Keywords
INTRODUCTION
Although incidence is low, the sudden, unexpected death of athletes has substantial medical and social repercussions. Preparticipation screening in competitive sports has aroused debate and controversy. As Boraita et al1 suggest, a test with sufficient sensitivity and specificity to cut false positives and negatives to the absolute minimum is required. However, above all, healthcare systems must recognize the need to dedicate resources to developing systematic, preventative measures that enable us to identify individuals at risk.2
Hypertrophic cardiomyopathy (HCM), present in 1/500 births, is the principal cause of sudden death in athletes in the US and a frequent cause in Spain.

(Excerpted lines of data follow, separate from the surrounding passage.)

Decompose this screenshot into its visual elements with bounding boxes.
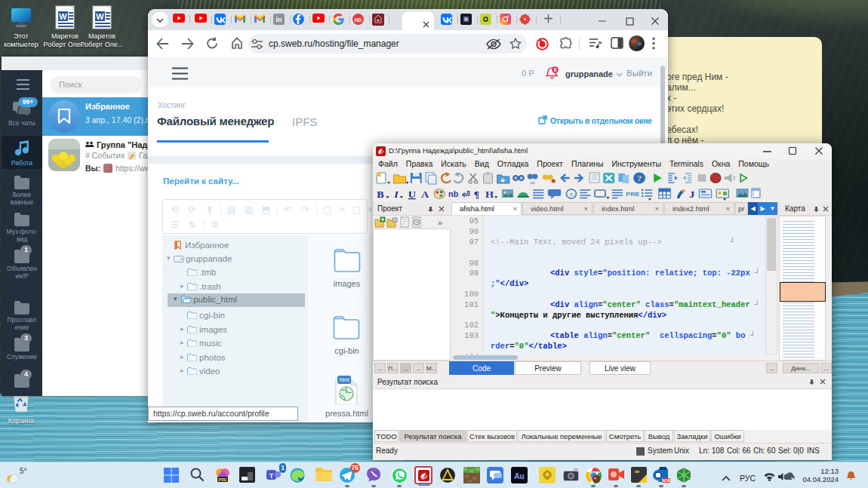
svg-text:¶: ¶	[474, 189, 479, 199]
svg-text:6: 6	[553, 66, 556, 73]
svg-text:»: »	[438, 218, 442, 227]
svg-text:U: U	[408, 189, 416, 200]
svg-text:H: H	[485, 189, 494, 200]
svg-text:c: c	[570, 190, 573, 198]
svg-text:HD: HD	[355, 17, 362, 23]
svg-text:in: in	[276, 16, 282, 23]
svg-text:PRE: PRE	[218, 477, 227, 482]
svg-text:?: ?	[637, 173, 642, 183]
svg-text:T: T	[269, 472, 274, 480]
svg-text:nb: nb	[448, 190, 458, 198]
svg-text:⏎: ⏎	[461, 189, 469, 199]
svg-text:A: A	[421, 189, 429, 200]
svg-text:html: html	[339, 377, 349, 382]
svg-text:PRE: PRE	[626, 190, 639, 198]
svg-text:J: J	[689, 189, 694, 200]
svg-text:W: W	[59, 12, 67, 21]
svg-text:B: B	[377, 189, 383, 200]
svg-text:W: W	[96, 12, 104, 21]
svg-text:NEW: NEW	[662, 479, 670, 483]
svg-text:Au: Au	[514, 472, 524, 480]
svg-text:oc: oc	[530, 180, 535, 185]
svg-text:I: I	[393, 189, 399, 200]
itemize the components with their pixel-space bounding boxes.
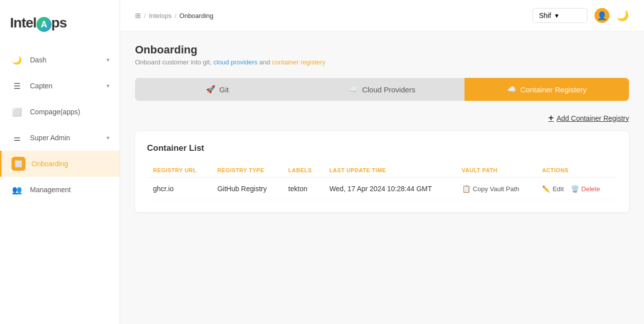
cell-last-update: Wed, 17 Apr 2024 10:28:44 GMT: [324, 178, 456, 200]
chevron-down-icon: ▾: [106, 82, 110, 89]
registry-table: REGISTRY URL REGISTRY TYPE LABELS LAST U…: [147, 163, 617, 200]
add-container-registry-button[interactable]: + Add Container Registry: [548, 113, 629, 123]
container-list: Container List REGISTRY URL REGISTRY TYP…: [135, 131, 629, 212]
sidebar-item-label-super-admin: Super Admin: [30, 134, 106, 142]
capten-icon: ☰: [10, 79, 24, 93]
tabs: 🚀 Git ☁️ Cloud Providers ☁️ Container Re…: [135, 78, 629, 101]
cell-vault-path: 📋 Copy Vault Path: [456, 178, 536, 200]
management-icon: 👥: [10, 183, 24, 197]
logo: IntelAps: [0, 10, 120, 47]
workspace-dropdown[interactable]: Shif ▾: [532, 8, 588, 23]
tab-cloud-providers[interactable]: ☁️ Cloud Providers: [300, 78, 464, 101]
compage-icon: ⬜: [10, 105, 24, 119]
copy-vault-path-button[interactable]: 📋 Copy Vault Path: [462, 185, 520, 193]
col-vault-path: VAULT PATH: [456, 163, 536, 178]
breadcrumb-sep2: /: [174, 12, 176, 19]
sidebar-item-management[interactable]: 👥 Management: [0, 177, 120, 203]
logo-a: A: [36, 17, 52, 32]
subtitle-cloud: cloud providers: [214, 58, 258, 66]
add-registry-label: Add Container Registry: [556, 114, 629, 122]
chevron-down-icon: ▾: [106, 134, 110, 141]
breadcrumb-intelops[interactable]: Intelops: [149, 12, 172, 19]
col-actions: ACTIONS: [536, 163, 617, 178]
sidebar-item-onboarding[interactable]: ⬜ Onboarding: [0, 151, 120, 177]
tab-git[interactable]: 🚀 Git: [135, 78, 300, 101]
table-row: ghcr.io GitHub Registry tekton Wed, 17 A…: [147, 178, 617, 200]
cell-actions: ✏️ Edit 🗑️ Delete: [536, 178, 617, 200]
subtitle-registry: container registery: [272, 58, 326, 66]
super-admin-icon: ⚌: [10, 131, 24, 145]
git-tab-icon: 🚀: [206, 85, 216, 94]
workspace-chevron: ▾: [555, 11, 558, 19]
subtitle-text2: and: [258, 58, 272, 66]
git-tab-label: Git: [220, 85, 229, 94]
home-icon: ⊞: [135, 11, 141, 19]
edit-icon: ✏️: [542, 185, 550, 193]
edit-button[interactable]: ✏️ Edit: [542, 185, 564, 193]
sidebar-item-dash[interactable]: 🌙 Dash ▾: [0, 47, 120, 73]
sidebar-item-label-management: Management: [30, 186, 110, 194]
add-registry-row: + Add Container Registry: [135, 113, 629, 123]
tab-container-registry[interactable]: ☁️ Container Registery: [464, 78, 629, 101]
action-cell: ✏️ Edit 🗑️ Delete: [542, 185, 611, 193]
theme-toggle-icon[interactable]: 🌙: [616, 9, 629, 21]
header: ⊞ / Intelops / Onboarding Shif ▾ 👤 🌙: [120, 0, 644, 31]
main-content: ⊞ / Intelops / Onboarding Shif ▾ 👤 🌙 Onb…: [120, 0, 644, 324]
chevron-down-icon: ▾: [106, 56, 110, 63]
col-registry-type: REGISTRY TYPE: [212, 163, 282, 178]
col-labels: LABELS: [282, 163, 324, 178]
logo-text-start: Intel: [10, 15, 36, 30]
logo-text-end: ps: [52, 15, 67, 30]
cloud-tab-label: Cloud Providers: [362, 85, 416, 94]
page-subtitle: Onboard customer into git, cloud provide…: [135, 58, 629, 66]
plus-icon: +: [548, 113, 554, 123]
delete-label: Delete: [582, 185, 600, 193]
container-list-title: Container List: [147, 143, 617, 153]
sidebar-item-label-compage: Compage(apps): [30, 108, 110, 116]
sidebar: IntelAps 🌙 Dash ▾ ☰ Capten ▾ ⬜ Compage(a…: [0, 0, 120, 324]
cloud-tab-icon: ☁️: [348, 85, 358, 94]
registry-tab-icon: ☁️: [507, 85, 516, 94]
user-avatar[interactable]: 👤: [594, 8, 610, 23]
copy-vault-label: Copy Vault Path: [473, 185, 520, 193]
cell-registry-url: ghcr.io: [147, 178, 212, 200]
cell-labels: tekton: [282, 178, 324, 200]
delete-icon: 🗑️: [571, 185, 579, 193]
cell-registry-type: GitHub Registry: [212, 178, 282, 200]
sidebar-item-capten[interactable]: ☰ Capten ▾: [0, 73, 120, 99]
header-right: Shif ▾ 👤 🌙: [532, 8, 629, 23]
col-registry-url: REGISTRY URL: [147, 163, 212, 178]
subtitle-text1: Onboard customer into git,: [135, 58, 214, 66]
breadcrumb-sep1: /: [144, 12, 146, 19]
breadcrumb: ⊞ / Intelops / Onboarding: [135, 11, 214, 19]
sidebar-item-label-onboarding: Onboarding: [32, 160, 110, 168]
page-content: Onboarding Onboard customer into git, cl…: [120, 31, 644, 224]
onboarding-icon: ⬜: [12, 157, 26, 171]
sidebar-item-compage[interactable]: ⬜ Compage(apps): [0, 99, 120, 125]
workspace-label: Shif: [539, 11, 551, 19]
registry-tab-label: Container Registery: [520, 85, 587, 94]
copy-icon: 📋: [462, 185, 470, 193]
delete-button[interactable]: 🗑️ Delete: [571, 185, 600, 193]
breadcrumb-current: Onboarding: [180, 12, 214, 19]
dash-icon: 🌙: [10, 53, 24, 67]
col-last-update: LAST UPDATE TIME: [324, 163, 456, 178]
sidebar-item-super-admin[interactable]: ⚌ Super Admin ▾: [0, 125, 120, 151]
sidebar-item-label-dash: Dash: [30, 56, 106, 64]
edit-label: Edit: [552, 185, 564, 193]
page-title: Onboarding: [135, 43, 629, 56]
sidebar-item-label-capten: Capten: [30, 82, 106, 90]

Suárez-Mier et al3 found that, in Spain, arrythmogenic dysplasia was the principal, identifiable cause of sudden death in athletes aged <30 years, followed by severe left ventricular hypertrophy. Cause of death could not be determined in >30% of cases.
Hypertrophic cardiomyopathy can be diagnosed by 12-lead electrocardiogram (ECG) in 75%-95% of patients. However, in Italy, where a rigorous program of preparticipation screening for competitive sports exists, arrythmogenic right ventricular dysplasia is the most frequent cause of sudden death in athletes and the lower incidence of deaths from HCM is attributed to the screening program.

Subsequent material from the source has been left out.